**Try it:**
Begin at the line holding "segment 'aorta'" and set down exactly each line through the last one below, omitting pictures. Include nothing else.

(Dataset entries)
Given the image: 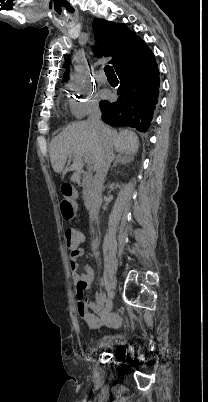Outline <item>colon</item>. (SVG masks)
Wrapping results in <instances>:
<instances>
[{"instance_id": "5ec220e1", "label": "colon", "mask_w": 208, "mask_h": 402, "mask_svg": "<svg viewBox=\"0 0 208 402\" xmlns=\"http://www.w3.org/2000/svg\"><path fill=\"white\" fill-rule=\"evenodd\" d=\"M75 191V187L71 183H63L60 188V193L63 197H70ZM76 212V207L74 205H63L62 213L65 214L64 219L66 222H73L75 219L74 213ZM80 236L79 233L73 228L67 229L65 231V243L69 249H71L70 259L73 262L77 261V255H83L84 249L79 247ZM88 288L84 289V296L79 300L80 306L79 311L81 317H85L88 314V306L91 305L92 300L90 297H87Z\"/></svg>"}]
</instances>
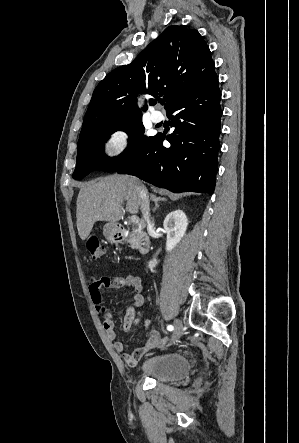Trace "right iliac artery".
I'll return each mask as SVG.
<instances>
[{
  "label": "right iliac artery",
  "instance_id": "1",
  "mask_svg": "<svg viewBox=\"0 0 299 443\" xmlns=\"http://www.w3.org/2000/svg\"><path fill=\"white\" fill-rule=\"evenodd\" d=\"M167 329H168L169 331H172V330L174 329V327H173L172 325H168V326H167Z\"/></svg>",
  "mask_w": 299,
  "mask_h": 443
}]
</instances>
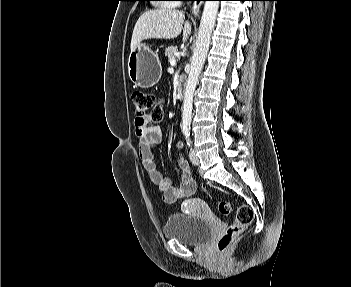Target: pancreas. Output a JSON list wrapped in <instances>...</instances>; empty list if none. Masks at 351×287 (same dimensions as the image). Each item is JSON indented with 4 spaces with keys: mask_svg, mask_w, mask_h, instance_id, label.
Returning <instances> with one entry per match:
<instances>
[{
    "mask_svg": "<svg viewBox=\"0 0 351 287\" xmlns=\"http://www.w3.org/2000/svg\"><path fill=\"white\" fill-rule=\"evenodd\" d=\"M177 52V47L176 46H171L166 48L165 50V56L168 58L170 61L171 59L175 58V54Z\"/></svg>",
    "mask_w": 351,
    "mask_h": 287,
    "instance_id": "cf45deb5",
    "label": "pancreas"
}]
</instances>
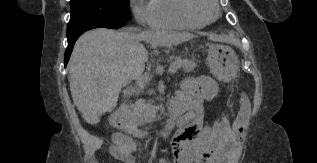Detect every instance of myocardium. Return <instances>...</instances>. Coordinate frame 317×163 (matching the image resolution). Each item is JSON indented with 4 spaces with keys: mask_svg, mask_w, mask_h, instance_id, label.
I'll return each instance as SVG.
<instances>
[{
    "mask_svg": "<svg viewBox=\"0 0 317 163\" xmlns=\"http://www.w3.org/2000/svg\"><path fill=\"white\" fill-rule=\"evenodd\" d=\"M184 13L190 18L208 23L216 20L219 15V5L217 0H182ZM209 11H207V9Z\"/></svg>",
    "mask_w": 317,
    "mask_h": 163,
    "instance_id": "myocardium-1",
    "label": "myocardium"
}]
</instances>
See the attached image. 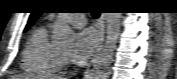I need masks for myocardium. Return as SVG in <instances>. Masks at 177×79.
Instances as JSON below:
<instances>
[{"instance_id": "obj_1", "label": "myocardium", "mask_w": 177, "mask_h": 79, "mask_svg": "<svg viewBox=\"0 0 177 79\" xmlns=\"http://www.w3.org/2000/svg\"><path fill=\"white\" fill-rule=\"evenodd\" d=\"M60 53H61V57H62V62L65 64L69 63V59H68L67 54L64 52H60Z\"/></svg>"}]
</instances>
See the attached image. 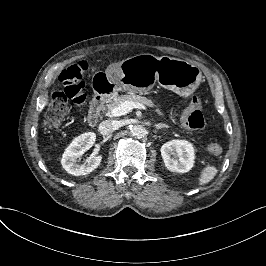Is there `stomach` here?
Wrapping results in <instances>:
<instances>
[{"instance_id":"1","label":"stomach","mask_w":266,"mask_h":266,"mask_svg":"<svg viewBox=\"0 0 266 266\" xmlns=\"http://www.w3.org/2000/svg\"><path fill=\"white\" fill-rule=\"evenodd\" d=\"M157 60L159 66L155 59L149 57L126 61L118 77L105 73L112 91L105 95L116 98L117 91L122 88L130 93L143 94L158 82L161 87L187 97L202 81L201 70L189 62L167 56ZM143 71L148 72L143 75Z\"/></svg>"}]
</instances>
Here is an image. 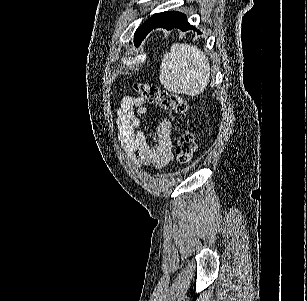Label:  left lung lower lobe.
Instances as JSON below:
<instances>
[{
    "instance_id": "obj_1",
    "label": "left lung lower lobe",
    "mask_w": 307,
    "mask_h": 301,
    "mask_svg": "<svg viewBox=\"0 0 307 301\" xmlns=\"http://www.w3.org/2000/svg\"><path fill=\"white\" fill-rule=\"evenodd\" d=\"M158 27H162L167 30L179 28L182 31L194 29V27L187 22L186 15L177 11L165 12L151 24L149 32Z\"/></svg>"
}]
</instances>
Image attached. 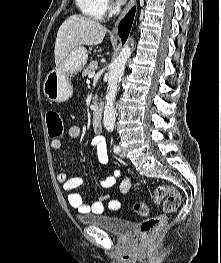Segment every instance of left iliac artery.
Here are the masks:
<instances>
[{
	"mask_svg": "<svg viewBox=\"0 0 221 263\" xmlns=\"http://www.w3.org/2000/svg\"><path fill=\"white\" fill-rule=\"evenodd\" d=\"M113 150H114L115 153H119L120 152L119 146H116V145L114 146Z\"/></svg>",
	"mask_w": 221,
	"mask_h": 263,
	"instance_id": "1",
	"label": "left iliac artery"
}]
</instances>
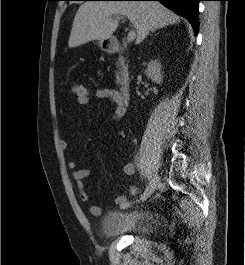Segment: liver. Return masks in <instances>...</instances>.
<instances>
[{
  "mask_svg": "<svg viewBox=\"0 0 245 265\" xmlns=\"http://www.w3.org/2000/svg\"><path fill=\"white\" fill-rule=\"evenodd\" d=\"M121 15L134 25L136 44H140L150 31L180 21L178 15L159 2L87 1L76 12L68 46L73 48L93 40L109 39L116 31Z\"/></svg>",
  "mask_w": 245,
  "mask_h": 265,
  "instance_id": "1",
  "label": "liver"
}]
</instances>
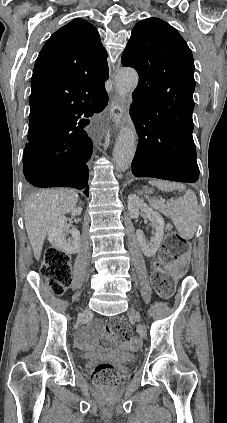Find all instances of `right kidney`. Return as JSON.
<instances>
[{
	"instance_id": "obj_1",
	"label": "right kidney",
	"mask_w": 227,
	"mask_h": 423,
	"mask_svg": "<svg viewBox=\"0 0 227 423\" xmlns=\"http://www.w3.org/2000/svg\"><path fill=\"white\" fill-rule=\"evenodd\" d=\"M72 215H80L82 208H74ZM66 233H71V237H66ZM48 239L53 247L66 251V253H77L80 245V231L77 227L69 229L67 217L59 215L57 221L52 223L48 229Z\"/></svg>"
}]
</instances>
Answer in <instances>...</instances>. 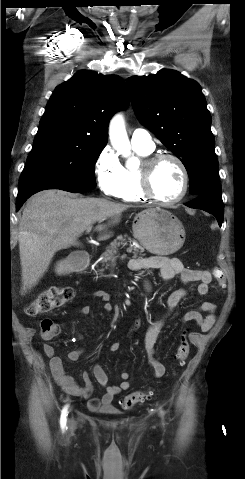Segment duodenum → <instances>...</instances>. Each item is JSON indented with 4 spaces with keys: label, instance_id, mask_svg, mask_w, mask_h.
Returning <instances> with one entry per match:
<instances>
[{
    "label": "duodenum",
    "instance_id": "410a0bca",
    "mask_svg": "<svg viewBox=\"0 0 245 479\" xmlns=\"http://www.w3.org/2000/svg\"><path fill=\"white\" fill-rule=\"evenodd\" d=\"M73 268L76 270H82L89 265V257L86 255L78 256L72 259Z\"/></svg>",
    "mask_w": 245,
    "mask_h": 479
}]
</instances>
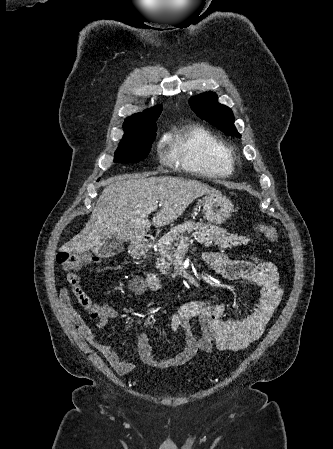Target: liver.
I'll return each instance as SVG.
<instances>
[{"instance_id": "1", "label": "liver", "mask_w": 333, "mask_h": 449, "mask_svg": "<svg viewBox=\"0 0 333 449\" xmlns=\"http://www.w3.org/2000/svg\"><path fill=\"white\" fill-rule=\"evenodd\" d=\"M219 193L200 181L179 177L121 175L110 179L83 230L60 251L87 252L110 237L121 241L139 240L150 229L149 207L160 204L152 224L167 225L197 198Z\"/></svg>"}]
</instances>
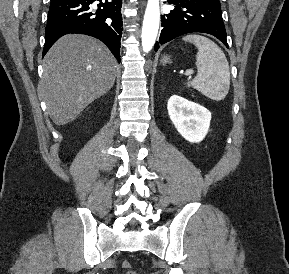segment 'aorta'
Wrapping results in <instances>:
<instances>
[{
	"instance_id": "obj_1",
	"label": "aorta",
	"mask_w": 289,
	"mask_h": 274,
	"mask_svg": "<svg viewBox=\"0 0 289 274\" xmlns=\"http://www.w3.org/2000/svg\"><path fill=\"white\" fill-rule=\"evenodd\" d=\"M160 22L159 0H148L142 27V47L149 52L156 41Z\"/></svg>"
}]
</instances>
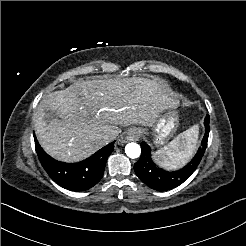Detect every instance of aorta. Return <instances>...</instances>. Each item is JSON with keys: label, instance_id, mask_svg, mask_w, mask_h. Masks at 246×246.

**Exercise result:**
segment 'aorta'
Wrapping results in <instances>:
<instances>
[{
	"instance_id": "obj_1",
	"label": "aorta",
	"mask_w": 289,
	"mask_h": 274,
	"mask_svg": "<svg viewBox=\"0 0 289 274\" xmlns=\"http://www.w3.org/2000/svg\"><path fill=\"white\" fill-rule=\"evenodd\" d=\"M160 22L159 0H148L142 27V47L149 52L156 41Z\"/></svg>"
}]
</instances>
Detect every instance of aorta. Return <instances>...</instances>. Each item is JSON with keys: label, instance_id, mask_svg, mask_w, mask_h. Masks at 246×246.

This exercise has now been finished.